Segundo Cezar e Abrantes (2003, p. 06), a Declaração de Wingspread, de 1996, da Convenção sobre o Princípio da Precaução, define que,

“quando uma atividade gera ameaças de dano à saúde humana ou ao meio ambiente, medidas de precaução devem ser tomadas mesmo se algumas relações de causa e efeito não são completamente estabelecidas cientificamente. Nesse contexto, o proponente de uma atividade, mais do que o público, deve ter o ônus da prova.”

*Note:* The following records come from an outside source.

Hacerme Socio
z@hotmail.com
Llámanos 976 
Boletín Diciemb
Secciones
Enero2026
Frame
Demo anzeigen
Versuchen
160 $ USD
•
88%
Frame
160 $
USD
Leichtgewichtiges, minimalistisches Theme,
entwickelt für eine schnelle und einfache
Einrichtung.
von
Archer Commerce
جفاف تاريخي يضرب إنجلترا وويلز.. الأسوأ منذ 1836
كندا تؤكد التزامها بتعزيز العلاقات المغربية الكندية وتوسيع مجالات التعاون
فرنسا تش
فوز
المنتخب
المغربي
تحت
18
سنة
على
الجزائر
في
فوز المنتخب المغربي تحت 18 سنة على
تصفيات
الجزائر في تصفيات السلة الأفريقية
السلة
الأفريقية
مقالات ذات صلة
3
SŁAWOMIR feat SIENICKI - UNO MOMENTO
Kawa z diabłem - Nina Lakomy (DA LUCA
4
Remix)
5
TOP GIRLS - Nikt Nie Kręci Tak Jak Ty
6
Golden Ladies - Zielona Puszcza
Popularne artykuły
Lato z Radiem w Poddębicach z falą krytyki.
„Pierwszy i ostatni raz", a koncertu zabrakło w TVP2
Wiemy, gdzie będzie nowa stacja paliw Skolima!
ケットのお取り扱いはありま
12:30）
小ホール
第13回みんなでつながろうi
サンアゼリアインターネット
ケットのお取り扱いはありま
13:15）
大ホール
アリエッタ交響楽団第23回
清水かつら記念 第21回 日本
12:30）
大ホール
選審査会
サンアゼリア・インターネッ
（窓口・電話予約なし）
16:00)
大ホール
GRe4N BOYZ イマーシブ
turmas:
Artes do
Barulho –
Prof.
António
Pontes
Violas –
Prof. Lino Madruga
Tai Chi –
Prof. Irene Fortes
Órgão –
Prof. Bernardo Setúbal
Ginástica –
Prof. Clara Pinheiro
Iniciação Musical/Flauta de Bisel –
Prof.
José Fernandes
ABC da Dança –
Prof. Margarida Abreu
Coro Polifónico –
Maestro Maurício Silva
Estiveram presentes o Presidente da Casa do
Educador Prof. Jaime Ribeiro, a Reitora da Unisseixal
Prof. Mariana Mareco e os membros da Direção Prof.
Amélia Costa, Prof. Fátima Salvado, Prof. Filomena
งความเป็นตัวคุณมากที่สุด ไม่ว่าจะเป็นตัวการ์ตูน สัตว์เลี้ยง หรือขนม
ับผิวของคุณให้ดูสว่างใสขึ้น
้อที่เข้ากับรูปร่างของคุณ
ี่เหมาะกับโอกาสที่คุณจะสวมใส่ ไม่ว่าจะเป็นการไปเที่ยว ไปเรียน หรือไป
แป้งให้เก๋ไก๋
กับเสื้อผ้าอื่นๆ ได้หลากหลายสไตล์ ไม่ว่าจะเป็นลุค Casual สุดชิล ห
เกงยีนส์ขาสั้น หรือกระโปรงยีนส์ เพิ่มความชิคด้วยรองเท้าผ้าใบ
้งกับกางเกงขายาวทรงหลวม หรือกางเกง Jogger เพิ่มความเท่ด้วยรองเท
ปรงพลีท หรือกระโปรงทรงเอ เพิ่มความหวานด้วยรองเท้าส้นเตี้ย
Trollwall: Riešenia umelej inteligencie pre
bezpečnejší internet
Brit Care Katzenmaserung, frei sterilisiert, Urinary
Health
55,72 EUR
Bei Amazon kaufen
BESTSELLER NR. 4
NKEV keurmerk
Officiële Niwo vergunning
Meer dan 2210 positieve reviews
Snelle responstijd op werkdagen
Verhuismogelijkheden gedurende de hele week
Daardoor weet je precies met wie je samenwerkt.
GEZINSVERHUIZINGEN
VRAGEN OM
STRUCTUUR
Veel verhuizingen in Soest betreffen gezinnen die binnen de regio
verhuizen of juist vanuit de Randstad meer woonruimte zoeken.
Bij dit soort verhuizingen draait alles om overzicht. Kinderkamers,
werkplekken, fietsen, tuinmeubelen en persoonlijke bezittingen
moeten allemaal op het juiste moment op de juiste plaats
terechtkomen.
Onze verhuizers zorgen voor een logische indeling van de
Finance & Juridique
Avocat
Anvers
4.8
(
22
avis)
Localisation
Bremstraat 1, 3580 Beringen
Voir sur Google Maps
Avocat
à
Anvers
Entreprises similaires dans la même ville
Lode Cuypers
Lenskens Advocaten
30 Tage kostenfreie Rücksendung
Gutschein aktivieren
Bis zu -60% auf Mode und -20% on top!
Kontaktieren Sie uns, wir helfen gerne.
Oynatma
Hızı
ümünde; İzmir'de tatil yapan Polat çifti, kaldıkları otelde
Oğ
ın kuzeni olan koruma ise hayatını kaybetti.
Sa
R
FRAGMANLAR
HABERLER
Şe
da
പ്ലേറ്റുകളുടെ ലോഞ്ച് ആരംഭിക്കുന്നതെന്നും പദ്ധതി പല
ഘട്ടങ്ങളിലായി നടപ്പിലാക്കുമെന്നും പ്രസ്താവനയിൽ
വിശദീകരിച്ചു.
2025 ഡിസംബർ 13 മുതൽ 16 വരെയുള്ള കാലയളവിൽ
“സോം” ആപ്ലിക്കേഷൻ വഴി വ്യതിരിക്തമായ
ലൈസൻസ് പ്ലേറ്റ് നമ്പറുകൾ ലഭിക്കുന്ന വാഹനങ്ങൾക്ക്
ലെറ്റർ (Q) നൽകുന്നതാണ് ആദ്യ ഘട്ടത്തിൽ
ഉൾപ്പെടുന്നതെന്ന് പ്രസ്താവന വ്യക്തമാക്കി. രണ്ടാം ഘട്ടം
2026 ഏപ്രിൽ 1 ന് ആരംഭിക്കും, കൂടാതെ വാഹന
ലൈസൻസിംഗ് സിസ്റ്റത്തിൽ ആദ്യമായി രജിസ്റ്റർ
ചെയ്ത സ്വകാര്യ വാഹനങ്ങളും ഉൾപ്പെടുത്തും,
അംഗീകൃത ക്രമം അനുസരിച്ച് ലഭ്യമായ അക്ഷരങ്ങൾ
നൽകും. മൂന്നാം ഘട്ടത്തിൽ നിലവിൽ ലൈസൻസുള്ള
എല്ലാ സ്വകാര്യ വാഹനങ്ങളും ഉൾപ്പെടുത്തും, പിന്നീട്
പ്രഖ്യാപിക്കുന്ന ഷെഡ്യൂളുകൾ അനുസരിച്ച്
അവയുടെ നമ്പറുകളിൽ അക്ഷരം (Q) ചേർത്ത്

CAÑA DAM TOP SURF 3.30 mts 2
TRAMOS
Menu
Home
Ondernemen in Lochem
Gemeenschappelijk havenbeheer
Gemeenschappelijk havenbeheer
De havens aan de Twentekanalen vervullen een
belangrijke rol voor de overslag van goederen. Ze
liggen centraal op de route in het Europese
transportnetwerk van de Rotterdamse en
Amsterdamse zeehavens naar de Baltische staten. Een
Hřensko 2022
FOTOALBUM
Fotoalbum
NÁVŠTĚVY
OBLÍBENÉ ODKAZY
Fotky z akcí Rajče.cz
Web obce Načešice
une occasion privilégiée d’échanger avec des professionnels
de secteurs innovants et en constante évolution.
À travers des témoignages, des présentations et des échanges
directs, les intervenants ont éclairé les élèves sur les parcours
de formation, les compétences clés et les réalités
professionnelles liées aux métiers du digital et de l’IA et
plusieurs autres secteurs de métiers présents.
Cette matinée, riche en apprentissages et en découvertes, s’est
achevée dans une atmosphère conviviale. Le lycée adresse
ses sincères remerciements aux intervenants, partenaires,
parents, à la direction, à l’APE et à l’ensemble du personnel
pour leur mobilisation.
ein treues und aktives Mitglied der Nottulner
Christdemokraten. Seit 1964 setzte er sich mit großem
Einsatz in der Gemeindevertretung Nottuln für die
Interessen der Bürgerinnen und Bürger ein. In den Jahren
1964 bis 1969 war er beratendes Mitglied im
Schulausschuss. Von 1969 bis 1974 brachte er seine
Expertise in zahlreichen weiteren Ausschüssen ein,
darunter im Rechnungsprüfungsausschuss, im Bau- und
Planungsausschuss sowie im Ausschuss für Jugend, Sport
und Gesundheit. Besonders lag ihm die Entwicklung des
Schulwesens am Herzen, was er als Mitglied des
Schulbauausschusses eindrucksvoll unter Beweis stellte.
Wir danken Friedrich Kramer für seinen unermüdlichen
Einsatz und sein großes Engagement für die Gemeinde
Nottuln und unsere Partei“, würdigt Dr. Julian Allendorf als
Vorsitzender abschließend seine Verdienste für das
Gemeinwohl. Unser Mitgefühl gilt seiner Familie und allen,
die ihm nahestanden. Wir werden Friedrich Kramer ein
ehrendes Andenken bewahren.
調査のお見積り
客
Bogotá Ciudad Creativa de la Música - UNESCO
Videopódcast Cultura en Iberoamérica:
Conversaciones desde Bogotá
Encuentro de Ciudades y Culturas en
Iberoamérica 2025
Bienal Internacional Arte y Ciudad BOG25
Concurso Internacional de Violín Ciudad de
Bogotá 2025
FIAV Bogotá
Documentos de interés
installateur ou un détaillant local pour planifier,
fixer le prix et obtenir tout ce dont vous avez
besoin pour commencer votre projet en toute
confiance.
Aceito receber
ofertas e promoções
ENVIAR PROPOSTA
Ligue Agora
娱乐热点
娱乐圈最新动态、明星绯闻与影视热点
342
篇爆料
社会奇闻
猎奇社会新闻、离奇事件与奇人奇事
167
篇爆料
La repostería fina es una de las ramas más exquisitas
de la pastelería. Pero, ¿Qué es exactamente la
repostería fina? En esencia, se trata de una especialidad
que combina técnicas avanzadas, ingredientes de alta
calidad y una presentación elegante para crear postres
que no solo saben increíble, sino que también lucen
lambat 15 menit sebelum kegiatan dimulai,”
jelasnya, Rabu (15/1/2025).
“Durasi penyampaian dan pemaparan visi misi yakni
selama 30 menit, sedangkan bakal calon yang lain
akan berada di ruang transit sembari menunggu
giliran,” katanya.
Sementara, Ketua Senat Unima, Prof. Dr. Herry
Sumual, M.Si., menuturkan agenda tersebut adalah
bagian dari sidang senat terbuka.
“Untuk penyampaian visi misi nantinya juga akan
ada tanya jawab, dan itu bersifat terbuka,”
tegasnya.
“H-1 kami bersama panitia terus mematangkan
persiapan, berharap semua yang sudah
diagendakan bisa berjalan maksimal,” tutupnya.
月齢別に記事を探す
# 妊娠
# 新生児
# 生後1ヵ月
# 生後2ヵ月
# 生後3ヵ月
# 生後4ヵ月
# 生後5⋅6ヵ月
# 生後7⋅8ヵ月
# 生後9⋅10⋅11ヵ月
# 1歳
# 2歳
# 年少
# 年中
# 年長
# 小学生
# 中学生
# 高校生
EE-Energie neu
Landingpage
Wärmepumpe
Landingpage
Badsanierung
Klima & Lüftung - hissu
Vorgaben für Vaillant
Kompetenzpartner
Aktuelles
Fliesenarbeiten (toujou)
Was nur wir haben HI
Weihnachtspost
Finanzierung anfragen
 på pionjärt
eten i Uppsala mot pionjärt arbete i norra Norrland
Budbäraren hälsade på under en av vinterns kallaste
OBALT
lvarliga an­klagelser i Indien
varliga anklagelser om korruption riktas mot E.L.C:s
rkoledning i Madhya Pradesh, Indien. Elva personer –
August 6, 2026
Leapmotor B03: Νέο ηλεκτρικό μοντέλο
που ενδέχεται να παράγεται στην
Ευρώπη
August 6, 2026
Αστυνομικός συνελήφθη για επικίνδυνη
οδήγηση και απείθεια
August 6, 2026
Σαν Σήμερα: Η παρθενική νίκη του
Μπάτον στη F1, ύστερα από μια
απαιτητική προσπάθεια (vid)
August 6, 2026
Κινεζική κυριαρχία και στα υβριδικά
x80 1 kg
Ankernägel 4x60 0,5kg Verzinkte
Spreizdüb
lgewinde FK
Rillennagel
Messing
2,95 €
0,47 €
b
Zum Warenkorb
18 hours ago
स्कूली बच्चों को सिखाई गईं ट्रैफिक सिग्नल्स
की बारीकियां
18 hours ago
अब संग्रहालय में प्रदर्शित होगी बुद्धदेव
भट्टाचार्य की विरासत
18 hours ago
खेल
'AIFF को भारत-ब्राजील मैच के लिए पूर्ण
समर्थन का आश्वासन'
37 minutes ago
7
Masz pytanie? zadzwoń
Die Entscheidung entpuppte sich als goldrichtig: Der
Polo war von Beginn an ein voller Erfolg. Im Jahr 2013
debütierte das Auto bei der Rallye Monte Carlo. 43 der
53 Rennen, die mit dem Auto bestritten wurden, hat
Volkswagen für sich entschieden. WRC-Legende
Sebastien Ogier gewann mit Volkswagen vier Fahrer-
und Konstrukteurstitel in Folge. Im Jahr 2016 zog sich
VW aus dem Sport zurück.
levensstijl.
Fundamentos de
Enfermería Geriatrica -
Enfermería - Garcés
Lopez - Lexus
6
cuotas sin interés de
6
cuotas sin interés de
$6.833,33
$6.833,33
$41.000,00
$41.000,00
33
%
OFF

Entre as várias definições há algo de comum a ser identificado. Na esteira das reflexões epistemológicas realizadas pelos citados autores, são quatro esses pontos: a) ameaça de dano; b) inversão do ônus da prova; c) incerteza científica e d) medidas de precaução (CEZAR e ABRANTES, 2003).

O princípio da precaução se aplica quando não há certeza científica suficiente que um agente causará ou não um dano ambiental ou à saúde humana devido a sua conduta. Difere-se do princípio da prevenção, onde há certeza do dano causado. Diante de um contexto de incidência do princípio da precaução, devem ser tomadas medidas eficazes e economicamente viáveis para proteger o meio ambiente.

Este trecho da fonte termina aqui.